Un coin oublié (avant 1940)
Un coin oublié (avant 1940)
Ce jour je vous convie à une promenade insolite. Après le passage des « Traverse », la fontaine, la Fange, nous voici devant la Croix. Laissons la piste carrossable sur notre gauche et prenons le sentier muletier. Une pente courte mais raide envahie par des broussailles nous attend. Nous nous frayons un chemin au milieu de cette végétation et arrivons sur la route d'Ullion, plus large et à pente raisonnable. Nous la suivons un bon moment, passons sous le Peuil, les Serres et découvrons à notre droite un petit chemin que nous empruntons. Nous sommes à La Balma, une campagne d'oliviers avec quelques sorbiers qui apportent une touche plus vive. Au fait ce petit chemin est peut être encombré de gravats, tous ces déblais projetés d'en haut lors de la construction de la piste. N'importe, il faut traverser La Balma. Un ravin arrête notre progression. Il n'est pas très profond mais il faut passer sur l'autre bord. Nos anciens ont construit un petit passage de terre pour le traverser.
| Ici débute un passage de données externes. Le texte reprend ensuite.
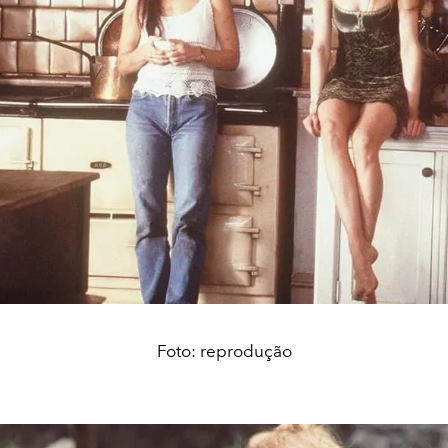
Foto: reprodução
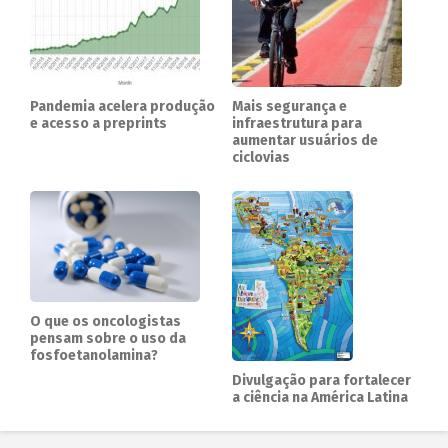
Pandemia acelera produção
Mais segurança e
e acesso a preprints
infraestrutura para
aumentar usuários de
ciclovias
O que os oncologistas
pensam sobre o uso da
fosfoetanolamina?
Divulgação para fortalecer
a ciência na América Latina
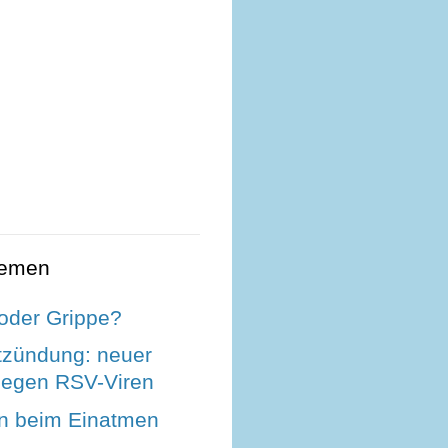
hemen
 oder Grippe?
zündung: neuer
 gegen RSV-Viren
n beim Einatmen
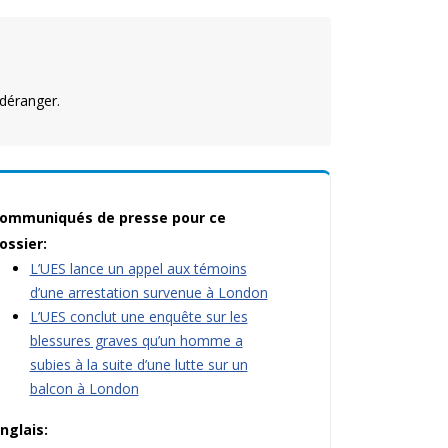
déranger.
ommuniqués de presse pour ce
ossier:
L’UES lance un appel aux témoins
d’une arrestation survenue à London
L’UES conclut une enquête sur les
blessures graves qu’un homme a
subies à la suite d’une lutte sur un
balcon à London
nglais:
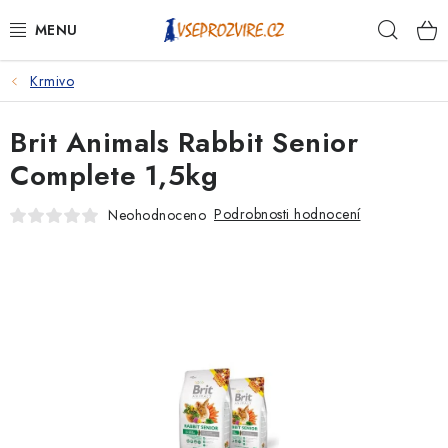
Přejít
Hleda
na
obsah
Krmivo
PSI
Brit Animals Rabbit Senior
KOČKY
Complete 1,5kg
KONĚ
Podrobnosti hodnocení
Neohodnoceno
ANTIPARAZITIKA
PRO CHOVATELE
NA NEMOCI
KRÁLÍCI/HLODAVCI/PTÁCI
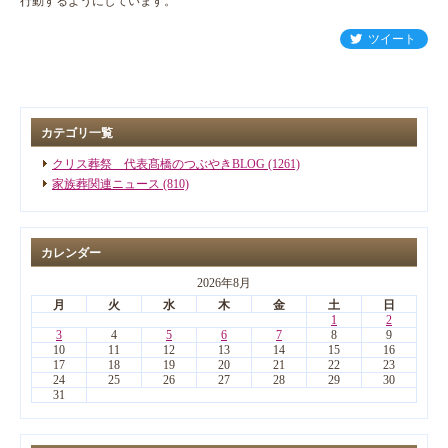
行動するようにしています。
ツイート
カテゴリ一覧
クリス葬祭 代表髙橋のつぶやきBLOG (1261)
家族葬関連ニュース (810)
カレンダー
2026年8月
月
火
水
木
金
土
日
1
2
3
4
5
6
7
8
9
10
11
12
13
14
15
16
17
18
19
20
21
22
23
24
25
26
27
28
29
30
31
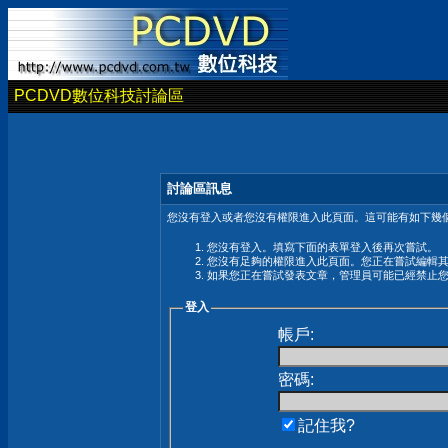
PCDVD數位科技討論區
討論區訊息
您沒有登入或者您沒有權限進入此頁面。這可能有如下幾個
您沒有登入。填寫下面的表單登入後再次嘗試。
您沒有足夠的權限進入此頁面。您正在嘗試編輯
如果您正在嘗試發表文章，管理員可能已經禁止
登入
帳戶:
密碼:
記住我?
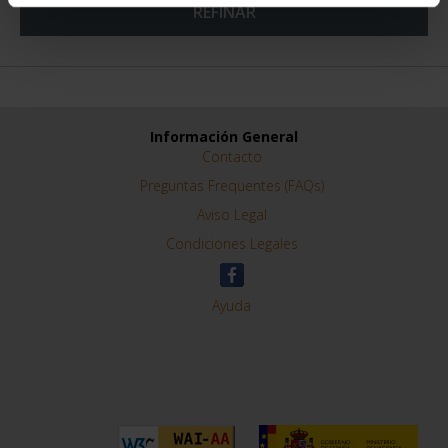
REFINAR
Información General
Contacto
Preguntas Frequentes (FAQs)
Aviso Legal
Condiciones Legales
Ayuda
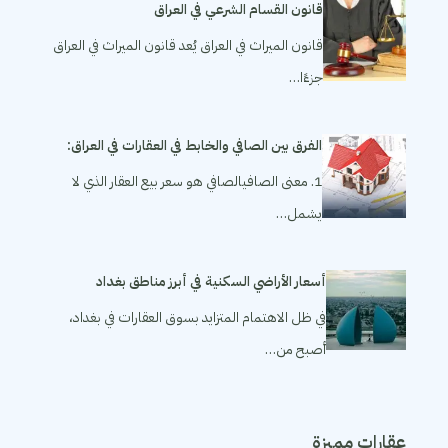
قانون القسام الشرعي في العراق
قانون الميراث في العراق يُعد قانون الميراث في العراق
جزءًا…
الفرق بين الصافي والخابط في العقارات في العراق:
1. معنى الصافيالصافي هو سعر بيع العقار الذي لا
يشمل…
أسعار الأراضي السكنية في أبرز مناطق بغداد
في ظل الاهتمام المتزايد بسوق العقارات في بغداد،
أصبح من…
عقارات مميزة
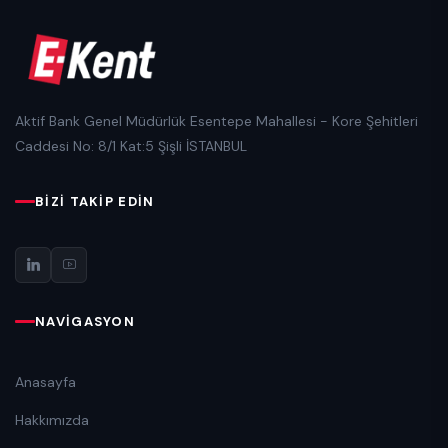
Aktif Bank Genel Müdürlük Esentepe Mahallesi - Kore Şehitleri
Caddesi No: 8/1 Kat:5 Şişli İSTANBUL
BIZI TAKIP EDIN
NAVIGASYON
Anasayfa
Hakkımızda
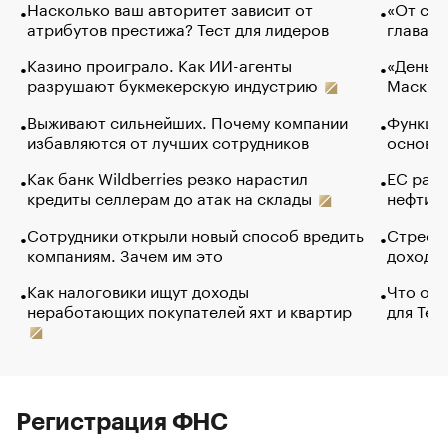
Насколько ваш авторитет зависит от
«От спо
атрибутов престижа? Тест для лидеров
глава к
Казино проиграло. Как ИИ-агенты
«Деньги
разрушают букмекерскую индустрию
Маск в 
Выживают сильнейших. Почему компании
Функции
избавляются от лучших сотрудников
основ э
Как банк Wildberries резко нарастил
ЕС раз
кредиты селлерам до атак на склады
нефти —
Сотрудники открыли новый способ вредить
Стресс 
компаниям. Зачем им это
доходов
Как налоговики ищут доходы
Что обв
неработающих покупателей яхт и квартир
для Tel
Регистрация ФНС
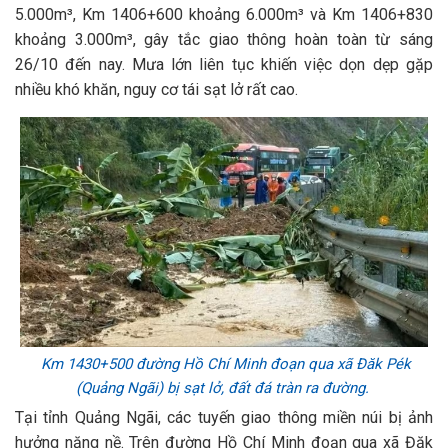
5.000m³, Km 1406+600 khoảng 6.000m³ và Km 1406+830
khoảng 3.000m³, gây tắc giao thông hoàn toàn từ sáng
26/10 đến nay. Mưa lớn liên tục khiến việc dọn dẹp gặp
nhiều khó khăn, nguy cơ tái sạt lở rất cao.
Km 1430+500 đường Hồ Chí Minh đoạn qua xã Đăk Pék
(Quảng Ngãi) bị sạt lở, đất đá tràn ra đường.
Tại tỉnh Quảng Ngãi, các tuyến giao thông miền núi bị ảnh
hưởng nặng nề. Trên đường Hồ Chí Minh đoạn qua xã Đăk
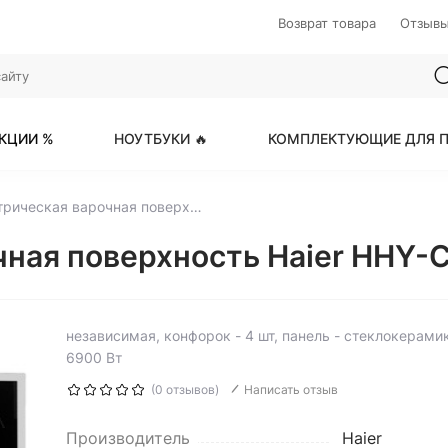
Возврат товара
Отзыв
КЦИИ %
НОУТБУКИ 🔥
КОМПЛЕКТУЮЩИЕ ДЛЯ П
Электрическая варочная поверхность Haier HHY-C64DFB
чная поверхность Haier HHY
независимая, конфорок - 4 шт, панель - стеклокерамик
6900 Вт
(0 отзывов)
Написать отзыв
Производитель
Haier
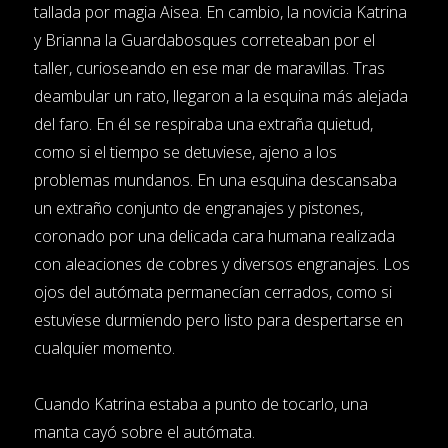
tallada por magia Aisea. En cambio, la novicia Katrina
y Brianna la Guardabosques correteaban por el
taller, curioseando en ese mar de maravillas. Tras
deambular un rato, llegaron a la esquina más alejada
del faro. En él se respiraba una extraña quietud,
como si el tiempo se detuviese, ajeno a los
problemas mundanos. En una esquina descansaba
un extraño conjunto de engranajes y pistones,
coronado por una delicada cara humana realizada
con aleaciones de cobres y diversos engranajes. Los
ojos del autómata permanecían cerrados, como si
estuviese durmiendo pero listo para despertarse en
cualquier momento.
Cuando Katrina estaba a punto de tocarlo, una
manta cayó sobre el autómata.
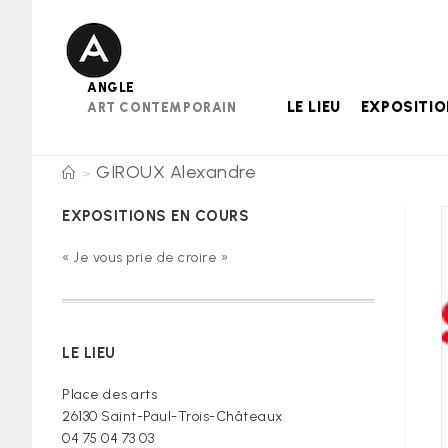
Skip
to
content
ANGLE
LE LIEU
EXPOSITI
ART CONTEMPORAIN
GIROUX Alexandre
>
EXPOSITIONS EN COURS
« Je vous prie de croire »
LE LIEU
Place des arts
26130 Saint-Paul-Trois-Châteaux
04 75 04 73 03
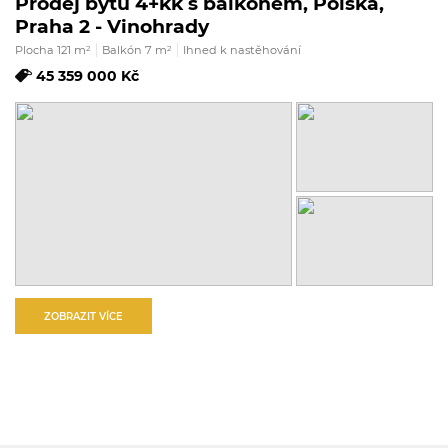
Prodej bytu 4+kk s balkónem, Polská,
Praha 2 - Vinohrady
Plocha 121 m
2
Balkón 7 m
2
Ihned k nastěhování
45 359 000 Kč
ZOBRAZIT VÍCE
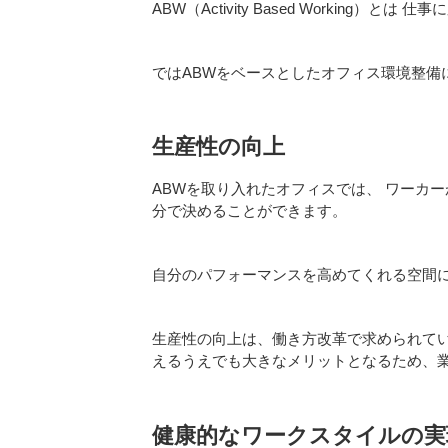
ABW（Activity Based Worki
ではABWをベースとしたオフィス環境整備
生産性の向上
ABWを取り入れたオフィスでは、 ワーカ
分で決めることができます。
自分のパフォーマンスを高めてくれる空間
生産性の向上は、働き方改革で求められて
えるうえでも大きなメリットとなるため、
健康的なワークスタイルの実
Changement de décor de l'autre côté de la ravine. Plus d'oliviers, de sorbiers, mais des genêts, du maquis ras, et des pierres. Nous avançons en montant légèrement et tout à coup nous nous arrêtons, médusés. Deux hautes parois rocheuses se font face et entre les deux, une multitude de rectangles bien dessinés, entourés de pierres s'offre à nos yeux. Non, ce n'est pas un cimetière, ce n'est pas un lieu de culte Inca mais tout prosaïquement : « le séchoir à figues ». Ces séchoirs s'échelonnent très haut entre ces deux pans de montagne. Je me souviens d'avoir encore dans les années quarante avec maman, apporté un panier de figues que j'ai étalées sur notre parcelle, dûment cadastrée. En effet, chaque lot a son propriétaire.
Maintenant, si vous levez les yeux tout en haut de la montagne vous apercevrez une petite construction en dur, accrochée à la roche. Que vient faire cet édifice dans ce lieu désert, sous le chemin d'Ullion et pratiquement invisible du sentier ? Et quel est l'acrobate qui a osé bâtir en ce vertigineux endroit ? La légende dit que c'est là que le clergé venait cacher les trésors de l'église au moment des invasions pour les soustraire au pillage.
Si la curiosité vous pousse à aller dans cet endroit désert pour voir ce que les intempéries nous ont conservé, ayez une pensée pour ces ancêtres qui étaient probablement illettrés mais qui faisaient preuve de tant d'intelligence et de prodigieuse ingéniosité.
Nice, mai 2014
N.B. Je me souviens soudain qu'une partie commune relie la piste et le sentier. La jonction doit se faire en aval ou au niveau de La Balma. Il est donc plus sûr de prendre la piste plutôt que d'emprunter un sentier laissé à l'abandon.